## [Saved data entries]
★ ★ ★ ★ ★ ★ ★

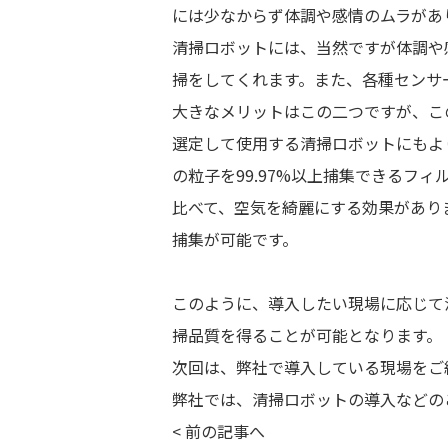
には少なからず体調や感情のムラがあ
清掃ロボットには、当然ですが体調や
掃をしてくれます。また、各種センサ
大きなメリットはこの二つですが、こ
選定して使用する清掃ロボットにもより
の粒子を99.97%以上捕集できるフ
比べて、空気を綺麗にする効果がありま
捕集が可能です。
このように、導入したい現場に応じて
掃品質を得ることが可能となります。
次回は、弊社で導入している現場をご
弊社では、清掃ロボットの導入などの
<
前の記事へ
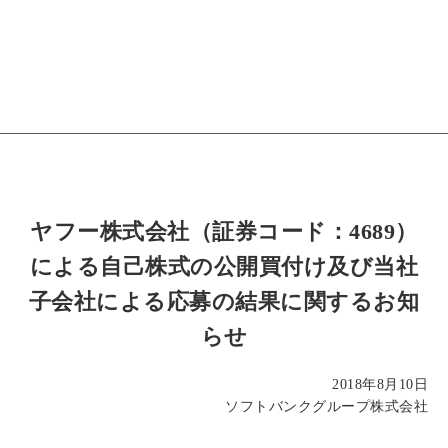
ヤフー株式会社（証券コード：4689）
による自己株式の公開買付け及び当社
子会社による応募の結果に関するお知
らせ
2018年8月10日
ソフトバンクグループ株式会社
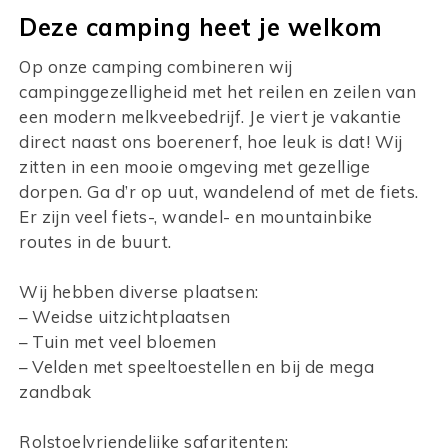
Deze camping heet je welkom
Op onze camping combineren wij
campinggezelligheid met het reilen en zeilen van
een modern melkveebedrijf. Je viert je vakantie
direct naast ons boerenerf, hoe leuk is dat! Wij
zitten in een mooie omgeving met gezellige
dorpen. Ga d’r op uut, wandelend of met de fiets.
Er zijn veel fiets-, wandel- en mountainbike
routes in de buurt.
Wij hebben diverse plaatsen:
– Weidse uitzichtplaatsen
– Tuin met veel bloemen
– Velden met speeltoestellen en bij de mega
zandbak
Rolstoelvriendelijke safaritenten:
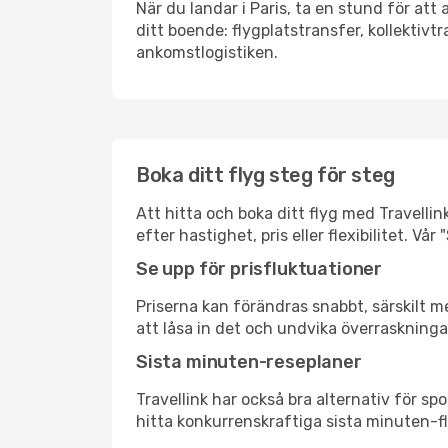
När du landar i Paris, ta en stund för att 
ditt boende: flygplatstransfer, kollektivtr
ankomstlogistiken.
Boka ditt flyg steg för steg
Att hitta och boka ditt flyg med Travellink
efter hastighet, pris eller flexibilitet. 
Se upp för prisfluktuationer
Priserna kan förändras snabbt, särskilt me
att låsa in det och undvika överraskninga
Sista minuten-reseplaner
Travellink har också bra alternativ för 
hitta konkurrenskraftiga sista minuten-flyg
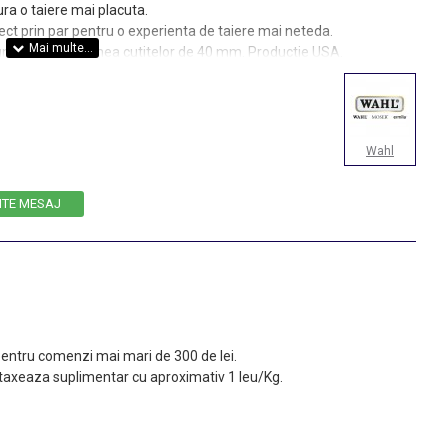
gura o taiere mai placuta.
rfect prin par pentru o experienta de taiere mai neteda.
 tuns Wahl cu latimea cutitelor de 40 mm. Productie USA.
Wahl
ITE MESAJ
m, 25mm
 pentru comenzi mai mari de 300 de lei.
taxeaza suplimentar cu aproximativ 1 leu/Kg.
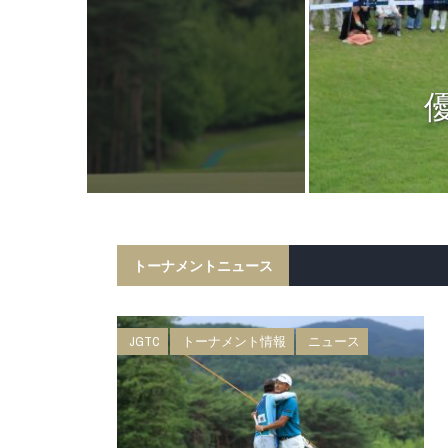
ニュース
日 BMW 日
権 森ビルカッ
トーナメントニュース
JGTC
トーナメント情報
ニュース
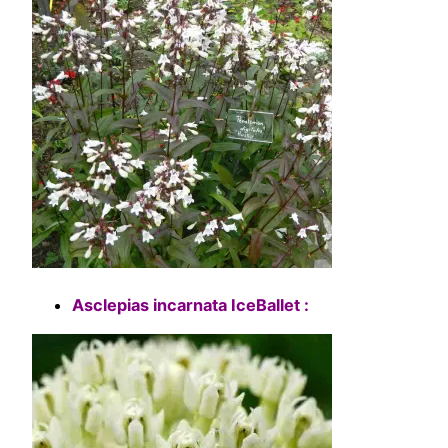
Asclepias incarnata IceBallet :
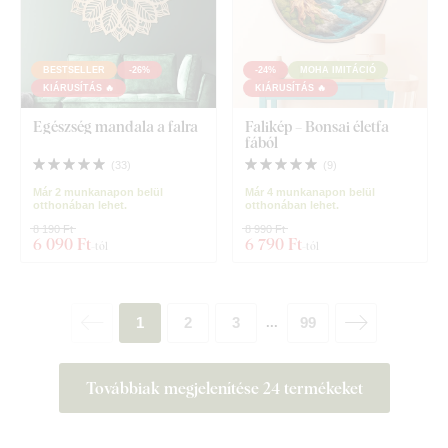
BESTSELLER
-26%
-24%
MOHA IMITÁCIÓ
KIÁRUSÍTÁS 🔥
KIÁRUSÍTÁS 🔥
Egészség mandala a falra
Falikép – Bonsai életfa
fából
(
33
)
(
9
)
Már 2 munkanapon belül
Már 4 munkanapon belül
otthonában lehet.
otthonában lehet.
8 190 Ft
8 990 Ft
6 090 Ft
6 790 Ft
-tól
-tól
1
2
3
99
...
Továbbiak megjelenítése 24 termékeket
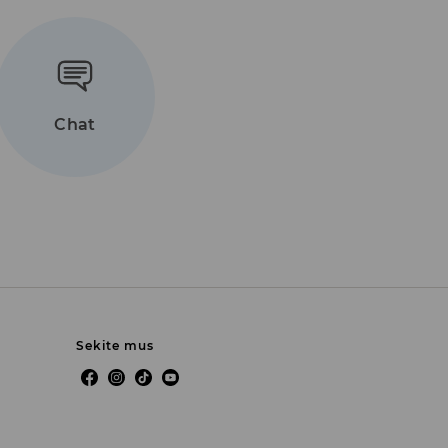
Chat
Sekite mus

★ ★ ★ ★ ★ ★ ★

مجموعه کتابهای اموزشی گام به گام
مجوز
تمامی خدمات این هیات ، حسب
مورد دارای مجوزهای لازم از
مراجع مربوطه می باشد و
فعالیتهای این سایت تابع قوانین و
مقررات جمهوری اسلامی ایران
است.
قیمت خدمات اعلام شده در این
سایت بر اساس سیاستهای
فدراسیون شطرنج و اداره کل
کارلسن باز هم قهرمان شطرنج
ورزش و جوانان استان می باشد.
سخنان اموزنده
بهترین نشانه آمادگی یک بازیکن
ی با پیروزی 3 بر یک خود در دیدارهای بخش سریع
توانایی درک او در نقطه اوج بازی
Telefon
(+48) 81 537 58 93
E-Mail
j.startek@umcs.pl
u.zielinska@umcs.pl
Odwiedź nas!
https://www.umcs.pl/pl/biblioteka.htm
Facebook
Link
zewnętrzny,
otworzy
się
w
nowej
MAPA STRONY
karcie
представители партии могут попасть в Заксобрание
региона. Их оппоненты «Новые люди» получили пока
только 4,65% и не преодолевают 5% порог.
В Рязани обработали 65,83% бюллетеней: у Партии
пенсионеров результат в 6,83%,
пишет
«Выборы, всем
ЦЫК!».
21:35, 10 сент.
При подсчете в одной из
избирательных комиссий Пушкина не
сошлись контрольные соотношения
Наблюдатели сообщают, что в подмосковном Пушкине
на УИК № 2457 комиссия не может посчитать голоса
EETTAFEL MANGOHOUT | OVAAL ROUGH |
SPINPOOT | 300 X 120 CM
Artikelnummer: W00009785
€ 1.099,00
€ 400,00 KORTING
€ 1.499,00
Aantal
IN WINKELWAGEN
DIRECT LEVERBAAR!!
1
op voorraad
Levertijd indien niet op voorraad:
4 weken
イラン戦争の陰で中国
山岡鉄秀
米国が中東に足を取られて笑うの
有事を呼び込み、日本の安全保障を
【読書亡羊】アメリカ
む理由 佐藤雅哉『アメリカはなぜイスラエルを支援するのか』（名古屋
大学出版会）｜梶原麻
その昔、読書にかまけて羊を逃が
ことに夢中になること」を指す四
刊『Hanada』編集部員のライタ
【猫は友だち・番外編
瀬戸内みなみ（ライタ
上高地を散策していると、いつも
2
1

★ ★ ★ ★ ★ ★ ★

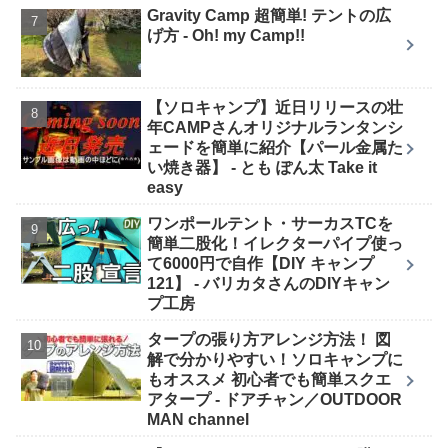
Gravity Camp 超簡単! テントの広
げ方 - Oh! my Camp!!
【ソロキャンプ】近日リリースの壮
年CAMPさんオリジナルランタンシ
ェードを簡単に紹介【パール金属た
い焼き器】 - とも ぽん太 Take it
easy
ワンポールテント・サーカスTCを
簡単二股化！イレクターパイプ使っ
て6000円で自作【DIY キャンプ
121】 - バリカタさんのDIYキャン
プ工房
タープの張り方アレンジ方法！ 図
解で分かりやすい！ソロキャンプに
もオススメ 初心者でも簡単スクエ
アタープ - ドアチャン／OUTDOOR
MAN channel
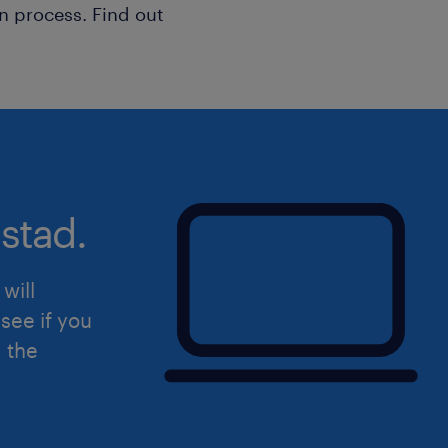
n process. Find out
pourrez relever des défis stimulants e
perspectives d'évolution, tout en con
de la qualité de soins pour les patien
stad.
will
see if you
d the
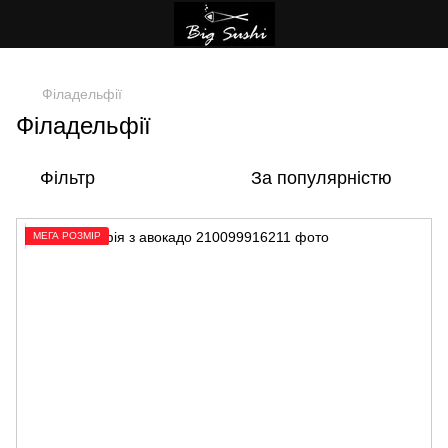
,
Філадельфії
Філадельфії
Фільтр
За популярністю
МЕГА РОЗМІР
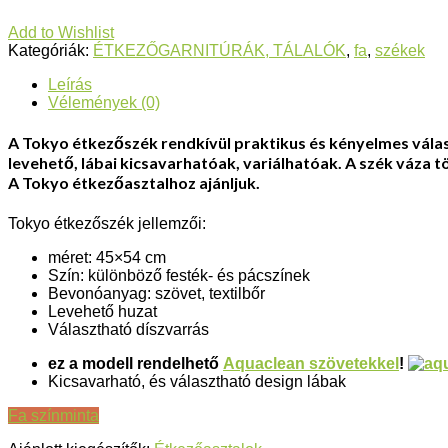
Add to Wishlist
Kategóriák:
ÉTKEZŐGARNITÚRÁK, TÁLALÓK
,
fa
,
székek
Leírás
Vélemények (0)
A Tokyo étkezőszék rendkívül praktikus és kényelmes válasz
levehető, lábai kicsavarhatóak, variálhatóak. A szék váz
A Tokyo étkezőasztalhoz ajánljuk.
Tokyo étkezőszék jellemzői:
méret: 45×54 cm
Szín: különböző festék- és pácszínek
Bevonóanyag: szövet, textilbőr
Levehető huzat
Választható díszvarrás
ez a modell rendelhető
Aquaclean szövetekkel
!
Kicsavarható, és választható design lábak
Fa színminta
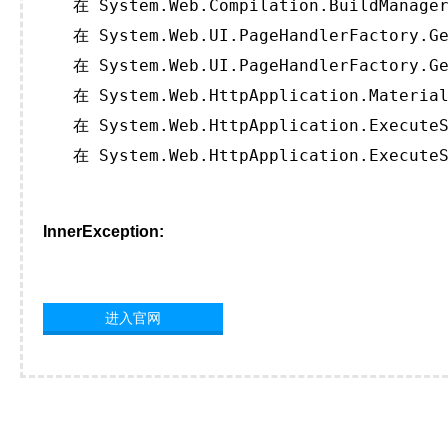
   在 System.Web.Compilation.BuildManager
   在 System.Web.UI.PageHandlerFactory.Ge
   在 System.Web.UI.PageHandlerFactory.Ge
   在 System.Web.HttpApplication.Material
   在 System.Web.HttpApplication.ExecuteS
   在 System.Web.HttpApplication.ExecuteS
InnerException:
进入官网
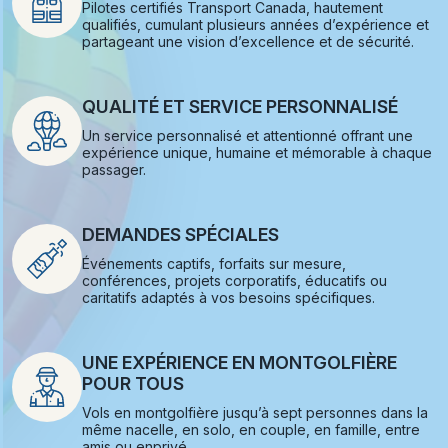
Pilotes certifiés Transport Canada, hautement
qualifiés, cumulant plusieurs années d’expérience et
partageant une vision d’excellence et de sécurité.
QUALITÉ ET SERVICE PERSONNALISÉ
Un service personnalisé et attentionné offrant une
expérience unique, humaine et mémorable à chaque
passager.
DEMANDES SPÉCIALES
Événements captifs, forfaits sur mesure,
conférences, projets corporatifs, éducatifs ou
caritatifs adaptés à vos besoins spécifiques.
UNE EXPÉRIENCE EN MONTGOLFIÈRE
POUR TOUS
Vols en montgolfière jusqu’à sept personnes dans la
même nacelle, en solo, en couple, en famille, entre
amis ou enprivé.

★ ★ ★ ★ ★ ★ ★

## [What is expected]
Wherever the string "étkezőszék" appears in a line of the records, copy that line.

## [Your solution]
A Tokyo étkezőszék rendkívül praktikus és kényelmes válasz
Tokyo étkezőszék jellemzői:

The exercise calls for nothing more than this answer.